Using 17 years of publicly available data, researchers built an artificial intelligence model that can help identify regions of the US where Lyme disease cases may go unreported, a study published in JAMA Network Open revealed.
Developed by researchers at Columbia University and RTI International, a nonprofit research organization, the model could allow states and counties to develop more comprehensive Lyme disease prevention and control plans.
“We believe our analysis can help predict the trajectory of where Lyme disease will spread,” said Maria Pilar Fernandez, a post-doctoral researcher at Columbia and lead author of the study.
“Identifying high-risk areas can lead to surveillance in counties and areas where infections are likely to emerge. It also allows authorities to alert physicians and the public, which can lead to early treatment, when it is most effective.”
If caught early, Lyme disease can be effectively treated with antibiotics, researchers said. However, longer-term infections often lead to more serious symptoms, including joint stiffness, brain inflammation, and nerve pain.

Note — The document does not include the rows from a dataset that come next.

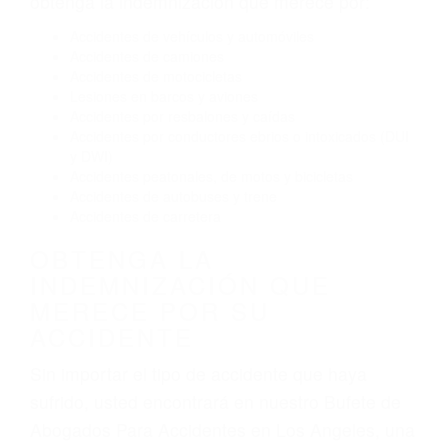
Reventón de llanta o neumático
OBTENGA AYUDA LEGAL
DE ABOGADOS PARA
ACCIDENTES EN LOS
ANGELES CA
Nuestros reconocidos y expertos abogados de
lesiones personales en Los Angeles lucharán
hasta las últimas consecuencias para que usted
obtenga la indemnización que merece por:
Accidentes de vehículos y automóviles
Accidentes de camiones
Accidentes de motocicletas
Lesiones en barcos y aviones
Accidentes por resbalones y caídas
Accidentes por conductores ebrios o intoxicados (DUI
y DWI)
Accidentes peatonales, de motos y bicicletas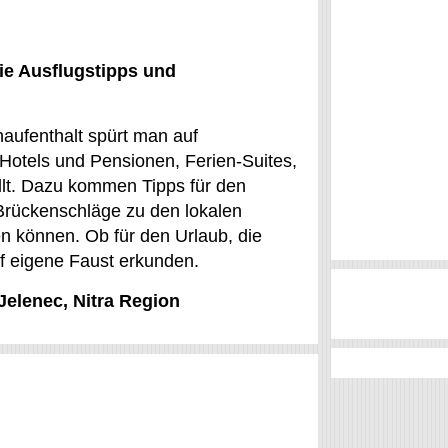
ie Ausflugstipps und
naufenthalt spürt man auf
Hotels und Pensionen, Ferien-Suites,
llt. Dazu kommen Tipps für den
 Brückenschläge zu den lokalen
n können. Ob für den Urlaub, die
f eigene Faust erkunden.
Jelenec, Nitra Region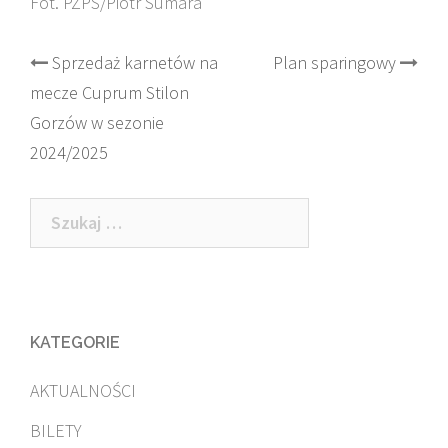
Fot. PZPS/Piotr Sumara
Post
Sprzedaż karnetów na
Plan sparingowy
mecze Cuprum Stilon
navigation
Gorzów w sezonie
2024/2025
Szukaj:
KATEGORIE
AKTUALNOŚCI
BILETY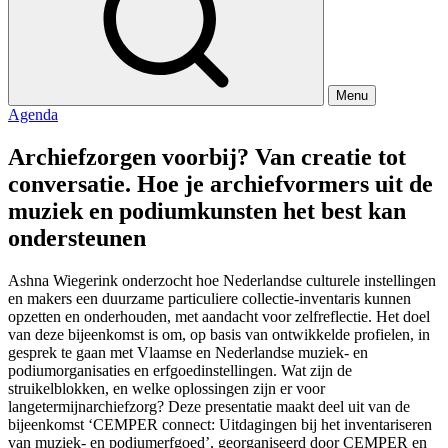
Menu
Agenda
Archiefzorgen voorbij? Van creatie tot
conversatie. Hoe je archiefvormers uit de
muziek en podiumkunsten het best kan
ondersteunen
Ashna Wiegerink onderzocht hoe Nederlandse culturele instellingen
en makers een duurzame particuliere collectie-inventaris kunnen
opzetten en onderhouden, met aandacht voor zelfreflectie. Het doel
van deze bijeenkomst is om, op basis van ontwikkelde profielen, in
gesprek te gaan met Vlaamse en Nederlandse muziek- en
podiumorganisaties en erfgoedinstellingen. Wat zijn de
struikelblokken, en welke oplossingen zijn er voor
langetermijnarchiefzorg? Deze presentatie maakt deel uit van de
bijeenkomst ‘CEMPER connect: Uitdagingen bij het inventariseren
van muziek- en podiumerfgoed’, georganiseerd door CEMPER en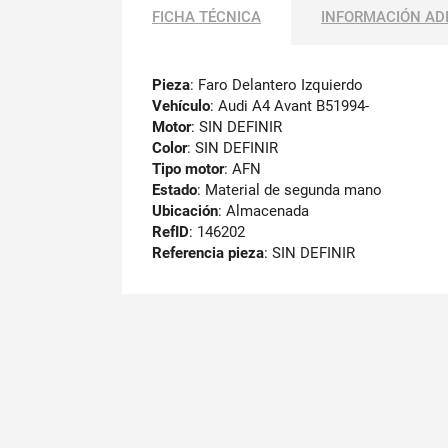
FICHA TÉCNICA
INFORMACIÓN AD
Pieza
: Faro Delantero Izquierdo
Vehículo
: Audi A4 Avant B51994-
Motor
: SIN DEFINIR
Color
: SIN DEFINIR
Tipo motor
: AFN
Estado
: Material de segunda mano
Ubicación
: Almacenada
RefID
: 146202
Referencia pieza
: SIN DEFINIR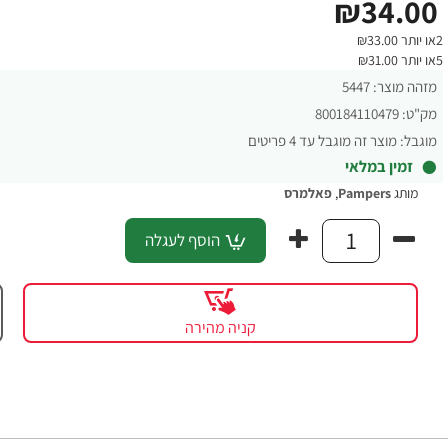
₪34.00
2או יותר ₪33.00
5או יותר ₪31.00
מזהה מוצר:
5447
מק"ט:
800184110479
מוגבל:
מוצר זה מוגבל עד 4 פריטים
זמין במלאי
מותג
Pampers
,
פאלמרס
הוסף לעגלה
קניה מהירה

The team also noted that although about 300,000 cases of Lyme disease occur annually, just 30,000 cases are reported each year. Underreporting may limit the ability to identify areas of Lyme disease emergence, hindering early detection and effective treatment.
Lyme disease has been diagnosed in almost every state, with most reported cases occurring in the Northeast and upper Midwest. Developers have built models in the past to identify high-risk areas in certain states or regions of the US, but none have expanded the geographic scope to all areas of the country.
“Because no standardized nationwide tick surveillance system currently exists in the United States, there is a need to maximize information extraction from data reported by the CDC in an attempt to overcome potential biases and produce actionable public health information,” researchers said.
The team developed an artificial intelligence model that could expand the geographic scope of Lyme disease patterns. The model included all main endemic areas of the US as well as surrounding states and could help identify areas of the country where Lyme disease may go unreported.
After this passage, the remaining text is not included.